Function or macro File Pntr to record DIR_FILE name
void readacc(int recnum); ACCESS pacc kacc
void readsub(int recnum); SUBSEQ psub ksub
void readloc(int recnum); LOCUS ploc kloc
void readshrt(int recnum); SHORTL pshrt kshrt
void readlng(int recnum); LONGL plng klng
void readext(int recnum); EXTRACT pext kext
void readsmj(int recnum); SMJYT psmj ksmj
void readaut(int recnum); AUTHOR paut kaut
void readbib(int recnum); BIBLIO pbib kbib
void readkey(int recnum); KEYWORDS pkey kkey
void readspec(int recnum); SPECIES pspec kspec
void readtxt(int recnum); TEXT ptxt ktxt
Writing is done similarly with macros writeacc, writesub, etc...
dir_acnuc.h details the structure associated to records of each ACNUC index files.

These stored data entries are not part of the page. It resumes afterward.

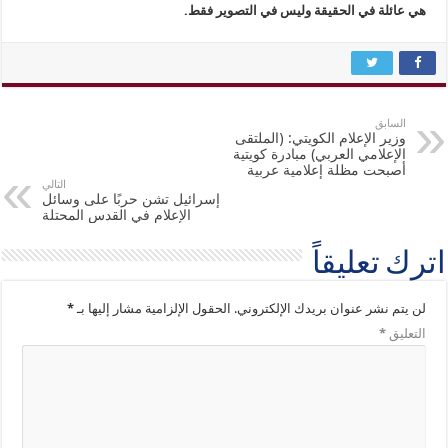
هي عائلة في الحقيقة وليس في التصوير فقط.
السابق
وزير الإعلام الكويتي: (الملتقى
الإعلامي العربي) مبادرة كويتية
أصبحت مظلة إعلامية عربية
التالي
إسرائيل تشن حربًا على وسائل
الإعلام في القدس المحتلة
اترك تعليقاً
لن يتم نشر عنوان بريدك الإلكتروني.
الحقول الإلزامية مشار إليها بـ
*
التعليق
*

For example, readsub(n) reads the nth record of file SUBSEQ into the following C structure pointed to by global variable psub :
struct rsub { /* SUBSEQ : one record for each (sub)sequence */
int length, /* seq length; or 0 if record was deleted */
type, /* to SMJYT, for seq type */
pext, /* if > 0 this is a subsequence, pext points to EXTRACT for list of exons;
if <= 0 this is a parent sequence, -pext points to LONGL for list of subseqs */
plkey, /* to SHORTL for list of keywords */
plinf, /* if parent sequence, plinf points to LOCUS for corresponding record;
if subsequence, points to SHORTL for list of address of start of annotations;
this list contains only one element to be combined with the division rank
for access to annotations */
phase, /* 100 * code_number + reading_frame_0_1_2 */
h; /* to SUBSEQ for next record with same hashing value or 0 */
char name[1]; sequence name padded by spaces to L_MNEMO chars
} *psub;
Two functions allow reading and writing the first record of each index file which differs from all other records by holding the total record number in the index:
- int read_first_rec(DIR_FILE *fp, int *endsort);
- fp : variable associated to an index file
- *endsort : returned with the rank of the last alphabetically sorted record; ignored if NULL
- return value : total record number in index file (counted from 1)
- void write_first_rec(DIR_FILE *fp, int total, int endsort);
Update the total record count in an index file
- fp : variable associated to an index file
- total : total record number in index file
- endsort: rank of the last alphabetically sorted record or 0 if not sorted at all (applies to ksub, kaut, kbib, kacc, ksmj only).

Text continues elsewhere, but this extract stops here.